* _Stored data entries_
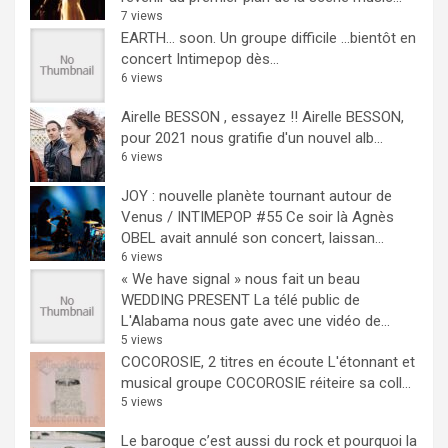
7 views
EARTH… soon.
Un groupe difficile ...bientôt en
concert Intimepop dès...
6 views
Airelle BESSON , essayez !!
Airelle BESSON,
pour 2021 nous gratifie d'un nouvel alb...
6 views
JOY : nouvelle planète tournant autour de
Venus / INTIMEPOP #55
Ce soir là Agnès
OBEL avait annulé son concert, laissan...
6 views
« We have signal » nous fait un beau
WEDDING PRESENT
La télé public de
L'Alabama nous gate avec une vidéo de...
5 views
COCOROSIE, 2 titres en écoute
L'étonnant et
musical groupe COCOROSIE réiteire sa coll...
5 views
Le baroque c’est aussi du rock et pourquoi la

* _Your task_
All of the data should be returned word for word, with each picture left out.

* _Your response_
7 views
EARTH… soon.
Un groupe difficile ...bientôt en
concert Intimepop dès...
6 views
Airelle BESSON , essayez !!
Airelle BESSON,
pour 2021 nous gratifie d'un nouvel alb...
6 views
JOY : nouvelle planète tournant autour de
Venus / INTIMEPOP #55
Ce soir là Agnès
OBEL avait annulé son concert, laissan...
6 views
« We have signal » nous fait un beau
WEDDING PRESENT
La télé public de
L'Alabama nous gate avec une vidéo de...
5 views
COCOROSIE, 2 titres en écoute
L'étonnant et
musical groupe COCOROSIE réiteire sa coll...
5 views
Le baroque c’est aussi du rock et pourquoi la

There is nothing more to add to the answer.